Electrostatic discharge

•     Very high levels of ESD can result in a reset of the pump’s software and a pump error alarm. After clearing the alarm, confirm that the pump is set to the correct date and time, and that all other settings are programmed to the desired values. Following a pump reset, the SmartGuard feature will be unavailable for five hours to allow active insulin to be updated.

•     For more information on pump alarms, see Pump alarms, alerts, and messages, page 295. Contact 24-Hour Technical Support with any problems entering pump settings.

Extreme temperatures

Exposure to extreme temperatures can damage the device. Avoid the following conditions:

•     Pump storage temperature above 122 °F (50 °C) or below −4 °F (−20 °C).

•     Pump operating temperature above 98.6 °F (37 °C) or below 41 °F (5 °C).

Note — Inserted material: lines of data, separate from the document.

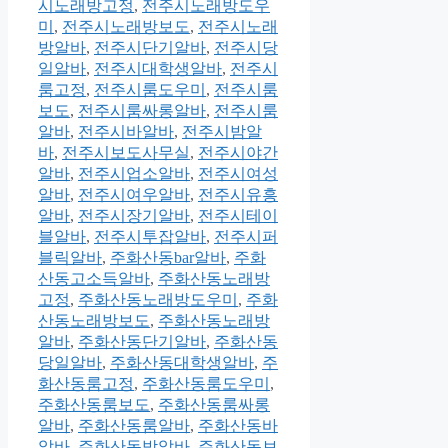
시노래방고정
,
전주시노래방도우
미
,
전주시노래방보도
,
전주시노래
방알바
,
전주시단기알바
,
전주시당
일알바
,
전주시대학생알바
,
전주시
룸고정
,
전주시룸도우미
,
전주시룸
보도
,
전주시룸싸롱알바
,
전주시룸
알바
,
전주시바알바
,
전주시밤알
바
,
전주시보도사무실
,
전주시야간
알바
,
전주시업소알바
,
전주시여성
알바
,
전주시여우알바
,
전주시유흥
알바
,
전주시장기알바
,
전주시테이
블알바
,
전주시투잡알바
,
전주시퍼
블릭알바
,
주화산동bar알바
,
주화
산동고소득알바
,
주화산동노래방
고정
,
주화산동노래방도우미
,
주화
산동노래방보도
,
주화산동노래방
알바
,
주화산동단기알바
,
주화산동
당일알바
,
주화산동대학생알바
,
주
화산동룸고정
,
주화산동룸도우미
,
주화산동룸보도
,
주화산동룸싸롱
알바
,
주화산동룸알바
,
주화산동바
알바
,
주화산동밤알바
,
주화산동보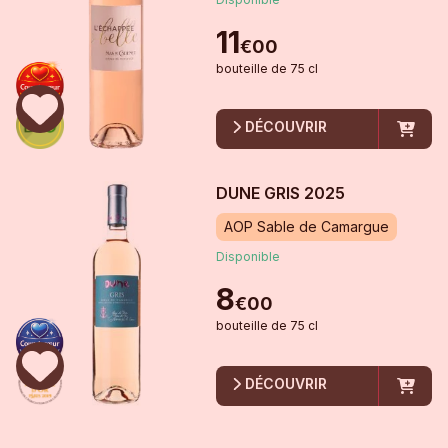
11
€
00
bouteille
de
75 cl
DÉCOUVRIR
DUNE GRIS
2025
AOP Sable de Camargue
Disponible
8
€
00
bouteille
de
75 cl
DÉCOUVRIR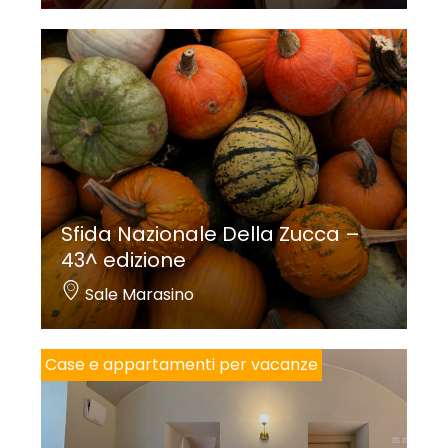
Sfida Nazionale Della Zucca –
43^ edizione
Sale Marasino
Case e appartamenti per vacanze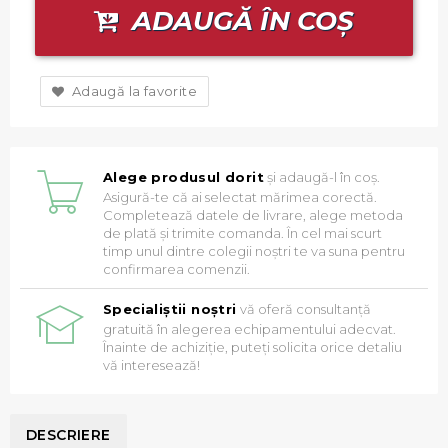
ADAUGĂ ÎN COȘ
Adaugă la favorite
Alege produsul dorit
și adaugă-l în coș.
Asigură-te că ai selectat mărimea corectă.
Completează datele de livrare, alege metoda
de plată și trimite comanda. În cel mai scurt
timp unul dintre colegii noștri te va suna pentru
confirmarea comenzii.
Specialiștii noștri
vă oferă consultanță
gratuită în alegerea echipamentului adecvat.
Înainte de achiziție, puteți solicita orice detaliu
vă interesează!
DESCRIERE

Insulin solutions freeze near 32 °F (0 °C) and degrade at temperatures higher than 98.6 °F (37 °C). In cold weather, wear the pump close to the body and cover it with warm clothing. In a warm environment, take measures to keep the pump and insulin cool.

•     Do not steam, sterilize, autoclave, or otherwise heat the pump.

 

Skin care products

Some skin care products, such as lotion, sunscreen, and insect repellents, can damage the plastic in the pump case. After using skin care products, wash hands prior to handling the pump. If a skin care product comes into contact with the pump, wipe it off as soon as possible with a damp cloth and mild soap. For instructions on cleaning the pump, see Cleaning the pump, page 285.

Infusion sets and sites, sensor, transmitter, and meter

Refer to the corresponding device user guide for all warnings, precautions, and instructions relating to the device. Failure to reference the corresponding device user guide can result in minor injury, or damage to the device.

Adverse reactions

Refer to the sensor user guide for adverse reactions related to sensor use. Failure to reference the sensor user guide may result in minor injury, or damage to the sensor.